Image Credit: West Yorkshire Playhouse
The Crucible, by Arthur Miller, is currently playing at the West Yorkshire Playhouse and directed by James Brining. The play is adapted from the Salem witchcraft trials in the late 17th Century. The production doesn't tell this story literally but Miller used the witchcraft trails as a metaphoric subject in the case of Joseph McCarthy's persecution of those who were Communists and those who were sympathetic to it in the United States during the1950s.
The play unfolds how fear of witchcraft created paranoia from those in power such as the state and religion at the time. The incredible set, designed by Colin Richmond, includes the settings of the church and courtroom, which demonstrates the power of religion and politics had over the community.

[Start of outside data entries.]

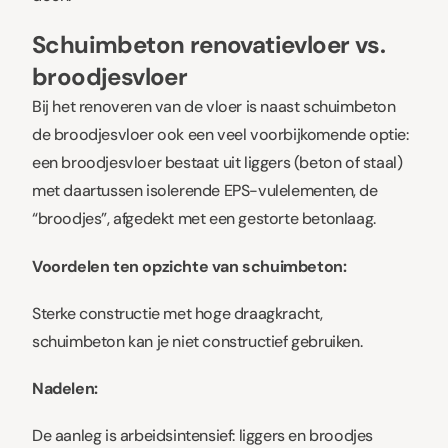
Schuimbeton renovatievloer vs.
broodjesvloer
Bij het renoveren van de vloer is naast schuimbeton
de broodjesvloer ook een veel voorbijkomende optie:
een broodjesvloer bestaat uit liggers (beton of staal)
met daartussen isolerende EPS-vulelementen, de
“broodjes”, afgedekt met een gestorte betonlaag.
Voordelen ten opzichte van schuimbeton:
Sterke constructie met hoge draagkracht,
schuimbeton kan je niet constructief gebruiken.
Nadelen:
De aanleg is arbeidsintensief: liggers en broodjes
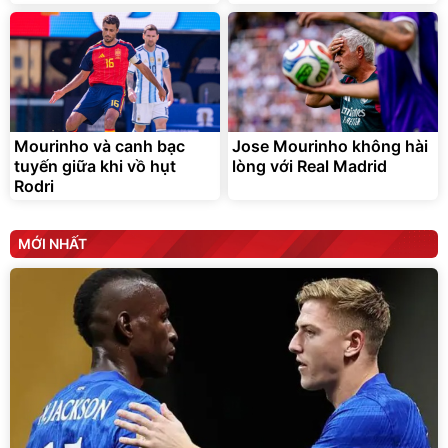
Mourinho và canh bạc
Jose Mourinho không hài
tuyến giữa khi vồ hụt
lòng với Real Madrid
Rodri
MỚI NHẤT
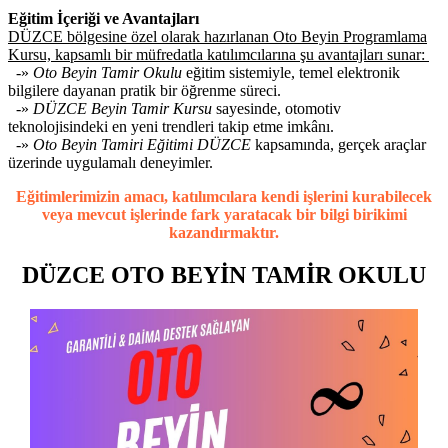
Eğitim İçeriği ve Avantajları
DÜZCE bölgesine özel olarak hazırlanan Oto Beyin Programlama
Kursu, kapsamlı bir müfredatla katılımcılarına şu avantajları sunar:
-»
Oto Beyin Tamir Okulu
eğitim sistemiyle, temel elektronik
bilgilere dayanan pratik bir öğrenme süreci.
-»
DÜZCE Beyin Tamir Kursu
sayesinde, otomotiv
teknolojisindeki en yeni trendleri takip etme imkânı.
-»
Oto Beyin Tamiri Eğitimi DÜZCE
kapsamında, gerçek araçlar
üzerinde uygulamalı deneyimler.
Eğitimlerimizin amacı, katılımcılara kendi işlerini kurabilecek
veya mevcut işlerinde fark yaratacak bir bilgi birikimi
kazandırmaktır.
DÜZCE OTO BEYİN TAMİR OKULU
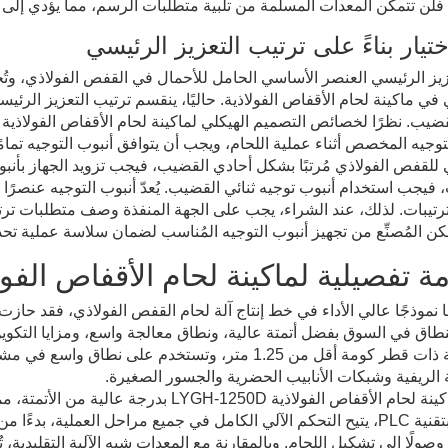
فلن تتمكن المعدات المسلمة من تلبية متطلبات الرسم، مما يؤدي إلى 
تعزيز الرئيسي العنصر الأساسي الحامل للأحمال في القفص الفولاذي، وتُح
في ماكينة لحام الأقفاص الفولاذية. حاليًا، ينقسم ترتيب التعزيز الرئ
قضيب. نظرًا لخصائص التصميم الهيكلي لماكينة لحام الأقفاص الفولاذية ب
توجيه المخصص أثناء عملية اللحام، ويجب أن يتوافق أنبوب التوجيه تمامًا 
للقفص الفولاذي مُرتبًا بشكل أحادي القضيب، فيجب تزويد الجهاز بأنبوب
فيجب استخدام أنبوب توجيه ثنائي القضيب. يُعدّ أنبوب التوجيه عنصرًا
رتيبات. لذلك، عند الشراء، يجب على الجهة المنفذة وصف متطلبات ترت
ن المُصنِّع من تجهيز أنبوب التوجيه المُناسب لضمان سلاسة عملية تحد
 تفصيلية لماكينة لحام الأقفاص الفولاذية 250D
نطاق في السوق بفضل أتمتة عالية، ونطاق معالجة واسع، ومزايا التكوي
الفولاذية ذات قطر كومة أقل من 1.25 متر، وتستخدم 
الريفية وشبكات الأنابيب الحضرية والجسور الصغيرة.
تتميز ماكينة لحام الأقفاص الفولاذية -1250D
متطور بتقنية PLC، يتيح التحكم الآلي الكامل في جميع مراحل العملية، ب
 وصولًا إلى تشكيل اللحام. وبالمقارنة مع المعدات شبه الآلية التقليدية،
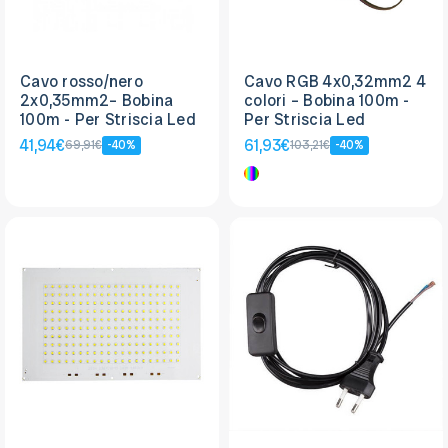
Cavo rosso/nero
Cavo RGB 4x0,32mm2 4
2x0,35mm2– Bobina
colori – Bobina 100m -
100m - Per Striscia Led
Per Striscia Led
41,94€
61,93€
69,91€
-40%
103,21€
-40%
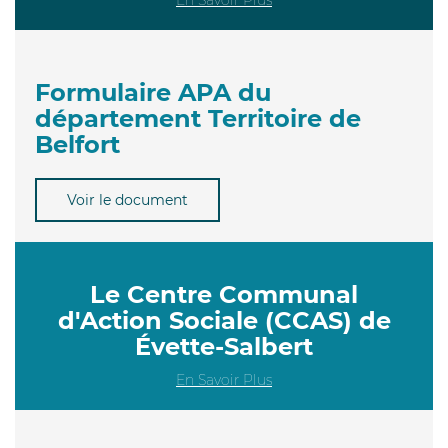
Formulaire APA du
département Territoire de
Belfort
Voir le document
Le Centre Communal
d'Action Sociale (CCAS) de
Évette-Salbert
En Savoir Plus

It's synonymous in the 1950s and today how fears and threats are manipulated by those, whose complex beliefs and prejudices, influences their condemnation to those who are against their decisions and policies, or who they see as a threat. The tortuous condemnation by Reverend John Hale, a witchcraft expert (played by Daniel Poyser), to Tituba, a slave servant (played by Lynette Clarke) demonstrates how religion then played a pivotal role in the view of witchcraft in the 1690s.
The Crucible is not just explores the internal despotism within a community; there is the love triangle of Elizabeth Proctor (played by Susie Trayling), John Proctor (played by Martin Marquez) and Abigail Williams (played by Kate Phillips). The love triangle triggers the play's themes and fuels the bigger picture of how the witchcraft allegations are influenced to the reigning powers through personal vendettas in the community.
Neutrality isn't encouraged. The society's culture is set as such that one is either for or against. This is evident in Act 4 where Deputy Governor Danforth (played by Joseph Mydell) who has to rely on 'good faith' deciding the defendants' verdicts and questioning the evidence further was not an option. He reiterates that either one is with the court, or he be counted against it. Thus he is more concerned about his powerful reputation than consciously examining the evidence.
So parallel today in that the balance of governance and individual needs is difficult or impossibly pursued depending on one's view point. The compromises of the Government and personal liberties are so much at stake especially when fears and threat arises whether nationally or internationally. Either way this has a profound effect on society whether one is in power or the ordinary individual.
As Brining discussed, The Crucible explores how each individual human being is unique with their inherent flaws. The system or institution is not equipped to accommodate one's flawed personality. Conforming is not an option as ignorance and fear prevails but not necessarily a good one. In an ideal world our uniqueness should be nurtured and be accepted that one and all with their personalities can live together in harmony. Probably explains why mental health and emotional well being is so topical today and how much these link to these situations. The Crucible encourages one and all to look at things in perspective and provoke thinking and discussion.
The Crucible is an intense fueled, conscience triggering, thought provoking and intriguing play. This production examines how all the characters are victims of circumstances directly or indirectly in society. This production is highly recommended and running until 25th October 2014.